Wednesday, August 02, 2006

Today's Debates

Arthur Siegel again berated me for sticking to my guns as a Fuller Schooler, suggesting I'm marginalizing a lot of perfectly good math by hooking it to a crackpot: "I emphasize the Fuller stuff only because it is an example of you refusing to do your homework, and sticking to your guns at the expense of good sense." [1]

John Zelle attacked what he thought was my brave new world without textbooks [2], but we later dovetailed over the idea of keeping small presses in business (Zelle is the author of a small press Python textbook, a good one).

It's "one size fits all" mass publishing that I'm fighting.

Relating to that theme, over on the Math Forum I kept challenging the wisdom of letting a tiny cabal manage California's K-12 math standards. Wayne Bishop of CalTech was exulting in his group's power to keep "technology" at bay.[3]

I envision small, community-based experiments, including with indigenous curricula, though importing at will. In our Python Nation, we'll teach mathematics and programming in tandem, as somewhat inseparable disciplines. Not everyone needs to choose this combo.[4]

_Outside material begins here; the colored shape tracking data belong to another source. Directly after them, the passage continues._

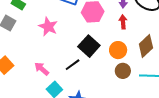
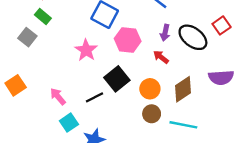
red arrow: (123, 22) -> (161, 57), turned -56
pink star: (48, 27) -> (86, 50), moved

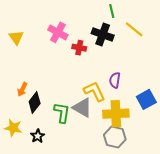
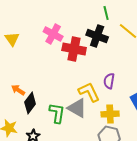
red cross: (79, 48) -> (74, 49), size x1.6
orange arrow: (22, 89) -> (18, 90), turned 96
yellow cross: (116, 114) -> (110, 114), size x0.7

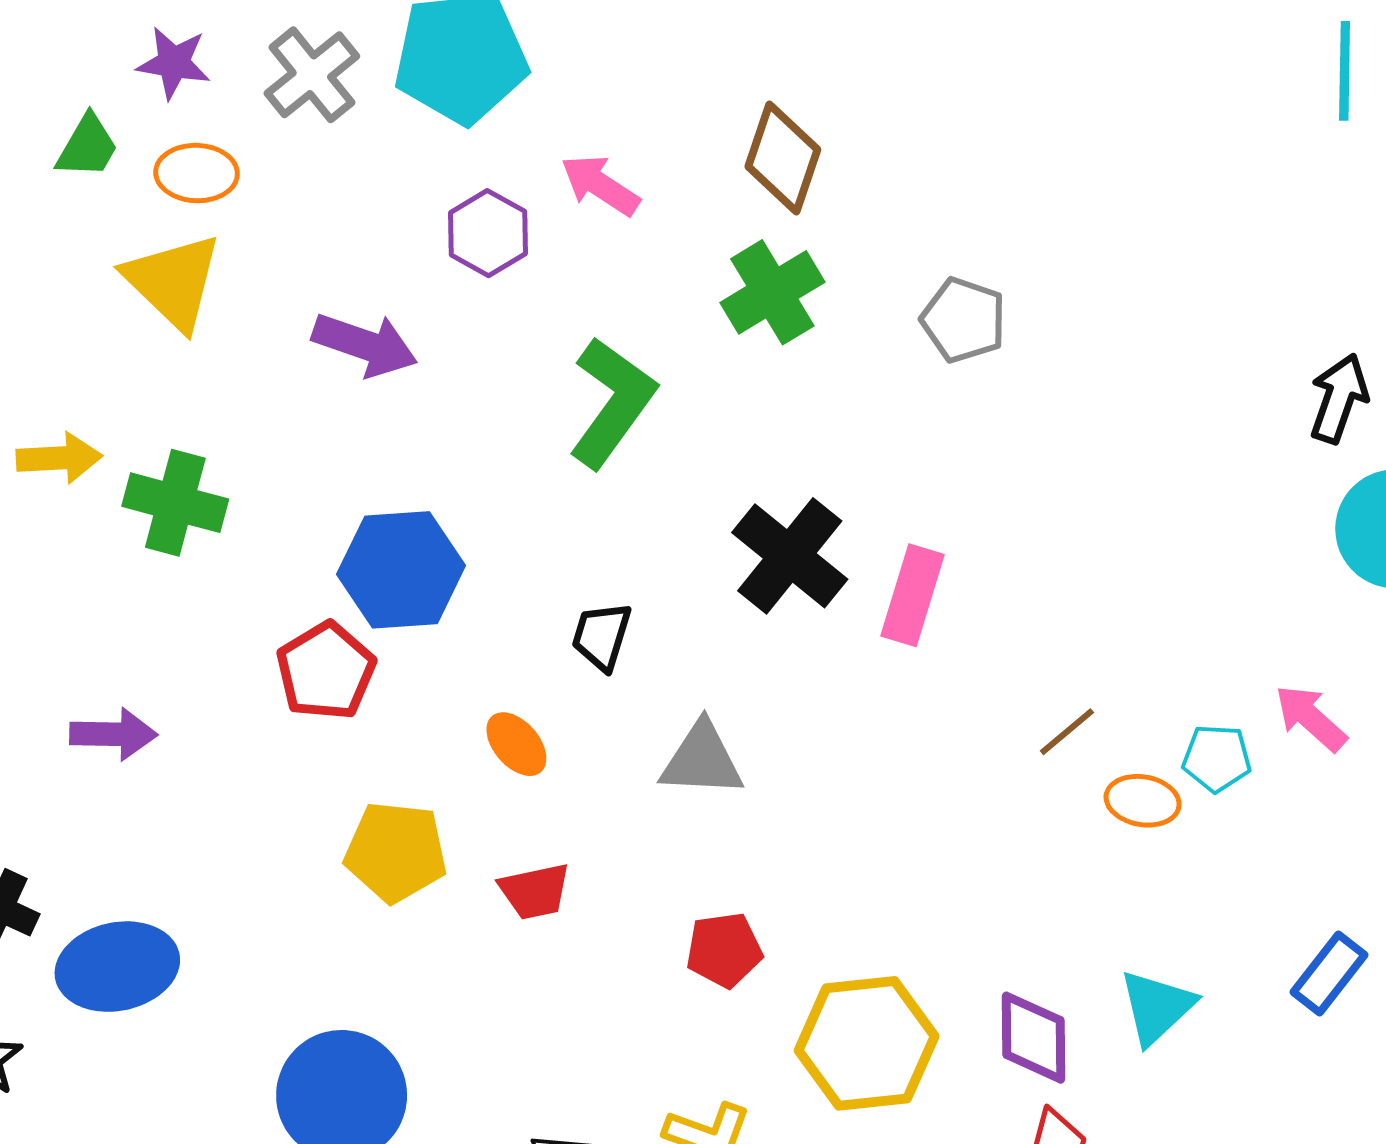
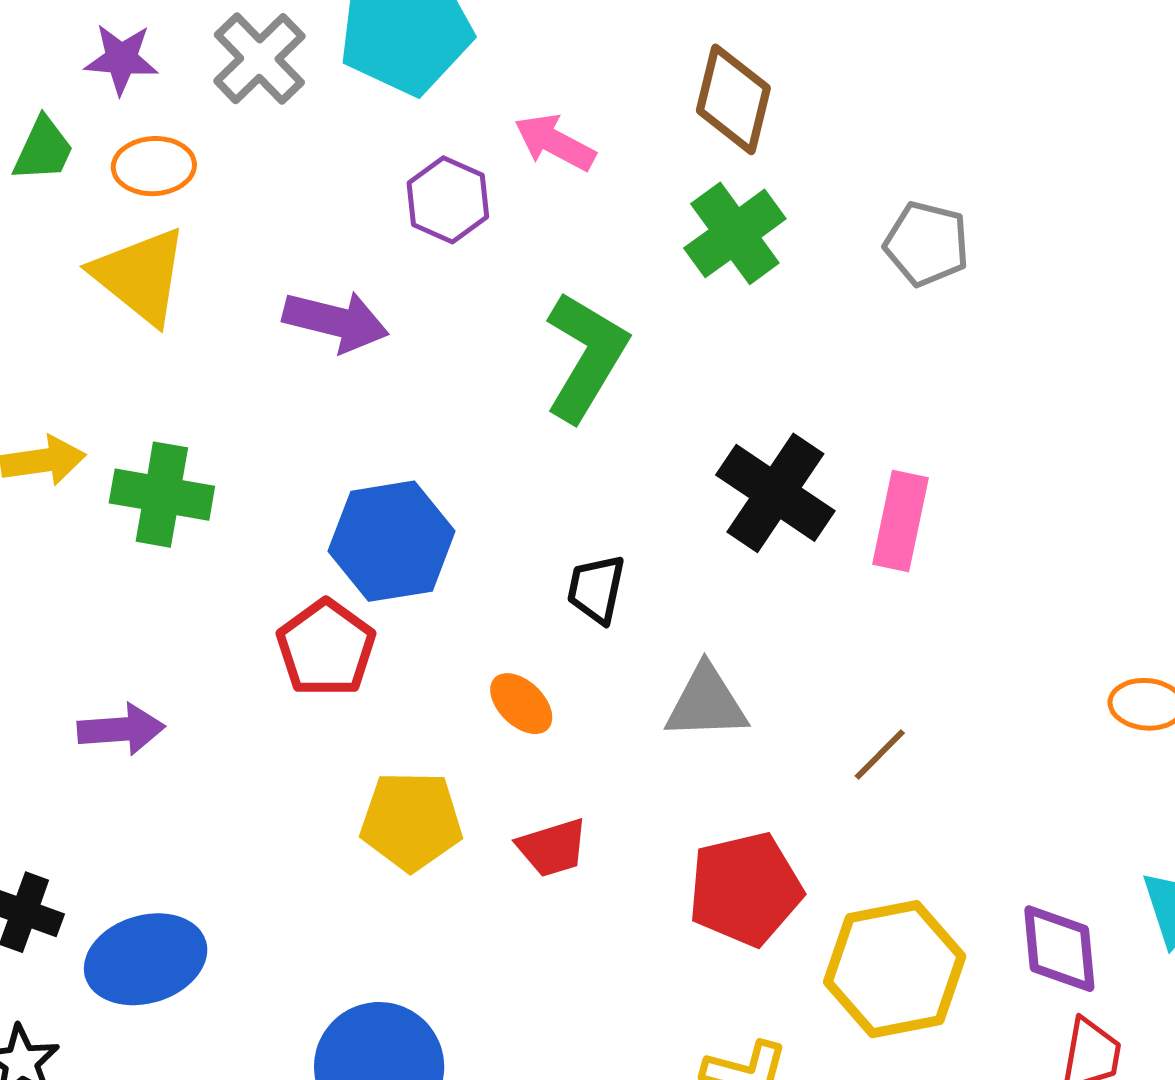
brown line: (1067, 732) -> (880, 754), moved
red pentagon: (724, 950) -> (745, 889), size x1.5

I want schools (even the public ones) free to form multiple voluntary affiliations and alliances, and not be forced into some lockstep, top-down, state-mandated regime. Get parents involved, and students. Make the wheels of democracy turn (they're so rusty these days -- like some forgotten machinery in Uru).

These free and voluntary alliances could be with agencies of the federal government.

Get your GIS/GPS curriculum from the Department of the Interior why not? Government imprimaturs belong on course materials, not exclusively, but as a part of a healthy public/private mix.

The USG should stick its neck out, enter the fray, and deploy those eagle shields on public school materials -- not expect private companies to always provide the branding.

Why can't HUD teach about housing, dwelling machines even? I once publicly harangued Freeman Dyson for doing too little with the Fuller memes when consulting for HUD.[5]

Which reminds me, is there any mention of OMR in the Congressional Record yet, post Katrina?